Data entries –
+ + + +
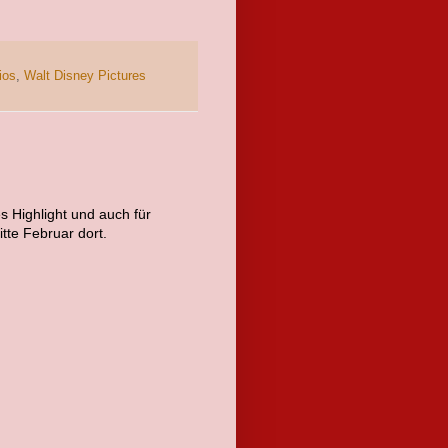
ios
,
Walt Disney Pictures
es Highlight und auch für
tte Februar dort.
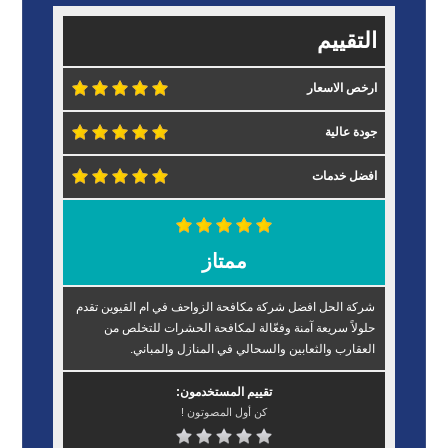
التقييم
ارخص الاسعار
جودة عالية
افضل خدمات
ممتاز
شركة الحل افضل شركة مكافحة الزواحف في ام القيوين تقدم
حلولاً سريعة آمنة وفعّالة لمكافحة الحشرات للتخلص من
العقارب والثعابين والسحالي في المنازل والمباني.
تقييم المستخدمون:
كن أول المصوتون !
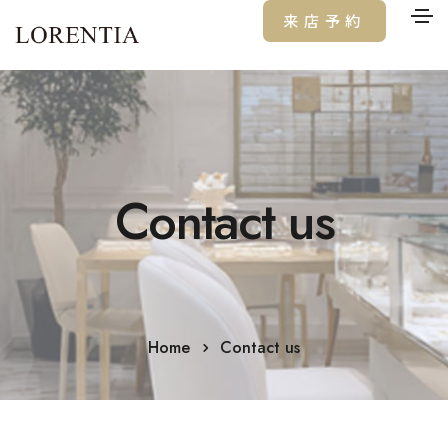
来店予約
Contact us
Home
Contact us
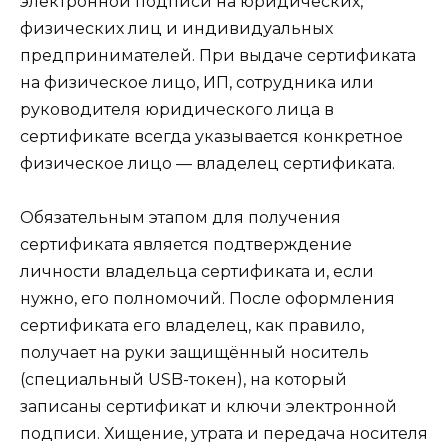
электронной подписи на юридических,
физических лиц и индивидуальных
предпринимателей. При выдаче сертификата
на физическое лицо, ИП, сотрудника или
руководителя юридического лица в
сертификате всегда указывается конкретное
физическое лицо — владелец сертификата.
Обязательным этапом для получения
сертификата является подтверждение
личности владельца сертификата и, если
нужно, его полномочий. После оформления
сертификата его владелец, как правило,
получает на руки защищённый носитель
(специальный USB-токен), на который
записаны сертификат и ключи электронной
подписи. Хищение, утрата и передача носителя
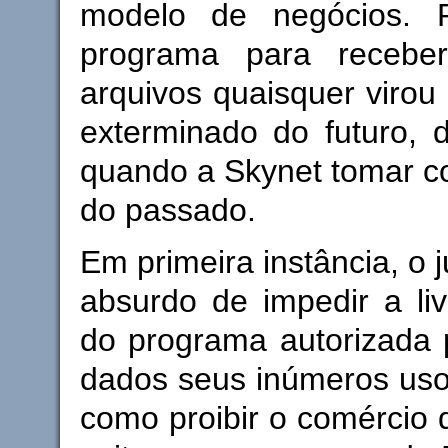
modelo de negócios. 
programa para receber
arquivos quaisquer virou 
exterminado do futuro, 
quando a Skynet tomar co
do passado.
Em primeira instância, o 
absurdo de impedir a livr
do programa autorizada po
dados seus inúmeros usos 
como proibir o comércio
+ + + +
The answer must consist of each line from the entries that contains the string "programa".

programa para receber
do programa autorizada po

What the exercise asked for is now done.